C’est donc dans ce reliquat que Marie-Claude Bugeaud a été puiser la substance de ces derniers travaux. Chaque support donnant lieu à une intervention au pinceau : un dessin – visage, bouche, arabesque – qui semble à la fois né de cette forme déjà-là, et fait avec la volonté de réinstaurer une sorte de décision dans cet aléatoire apparent. Quelque chose comme un jeu avec et contre la contrainte que l’on s’est imposée. Quelque chose, aussi, comme une façon de lutter, par l’instauration d’une tension nouvelle, contre cette aisance dont Marie-Claude Bugeaud sait qu’elle serait pour elle un écueil.
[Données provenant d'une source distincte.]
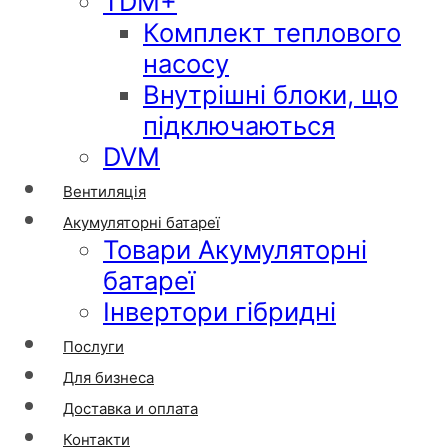
TDM+
Комплект теплового
насосу
Внутрішні блоки, що
підключаються
DVM
Вентиляція
Акумуляторні батареї
Товари Акумуляторні
батареї
Інвертори гібридні
Послуги
Для бизнеса
Доставка и оплата
Контакти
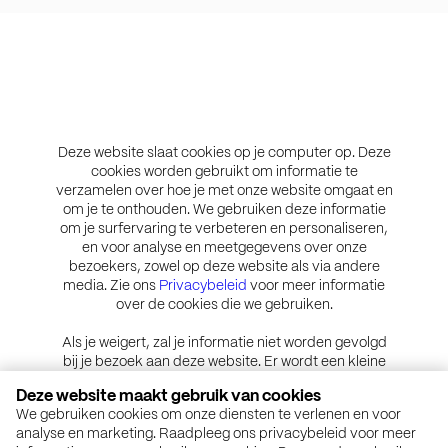
Deze website slaat cookies op je computer op. Deze
cookies worden gebruikt om informatie te
verzamelen over hoe je met onze website omgaat en
om je te onthouden. We gebruiken deze informatie
om je surfervaring te verbeteren en personaliseren,
en voor analyse en meetgegevens over onze
bezoekers, zowel op deze website als via andere
media. Zie ons
Privacybeleid
voor meer informatie
over de cookies die we gebruiken.
Als je weigert, zal je informatie niet worden gevolgd
bij je bezoek aan deze website. Er wordt een kleine
cookie in je browser geplaatst om te onthouden dat
Deze website maakt gebruik van cookies
je niet gevolgd wilt worden.
We gebruiken cookies om onze diensten te verlenen en voor
analyse en marketing. Raadpleeg ons privacybeleid voor meer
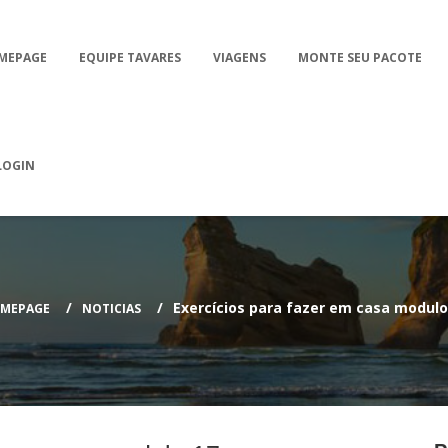
MEPAGE
EQUIPE TAVARES
VIAGENS
MONTE SEU PACOTE
LOGIN
Exercícios para fazer em casa modulo
MEPAGE
NOTICIAS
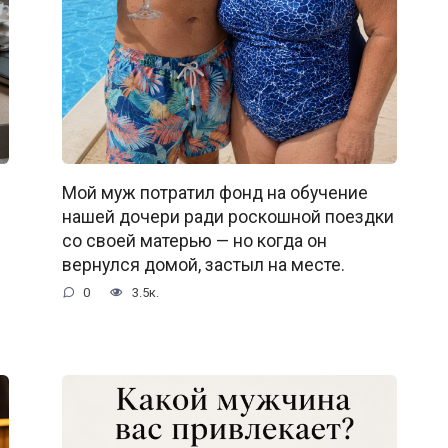
Мой муж потратил фонд на обучение
нашей дочери ради роскошной поездки
со своей матерью — но когда он
вернулся домой, застыл на месте.
0
3.5к.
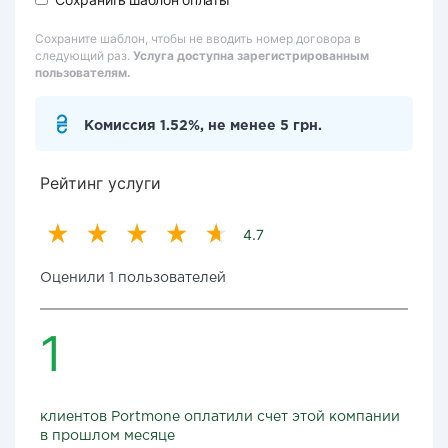
Сохраните шаблон, чтобы не вводить номер договора в
следующий раз.
Услуга доступна зарегистрированным
пользователям.
Комиссия 1.52%, не менее 5 грн.
Рейтинг услуги
4.7
Оценили 1 пользователей
1
клиентов Portmone оплатили счет этой компании
в прошлом месяце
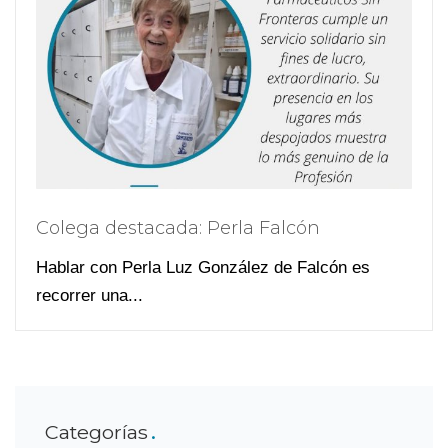
Colega destacada: Perla Falcón
Hablar con Perla Luz González de Falcón es
recorrer una...
Categorías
Dans un texte que j’avais consacré à l’artiste en 2000, j’avais écrit, à propos des travaux qu’elle montrait alors, à la Maison des Arts de Malakoff, « Marie-Claude Bugeaud dessine avec des pinceaux et peint avec des ciseaux. » Car il me semblait – et sans doute était-ce là ce qui donnait à son travail cette élégance, cette grâce qui est l’art de dissimuler le travail de l’art – que ciseaux et pinceaux jouaient, à l’unisson, la même partition. Celle du dessin qui coupe l’espace coloré, celle de la ligne qui fait naître la forme. Celle d’une quête de la justesse qui aurait aussi bien pu s’appeler économie de moyens. Un trait, un coup de ciseaux pour faire naître une figure.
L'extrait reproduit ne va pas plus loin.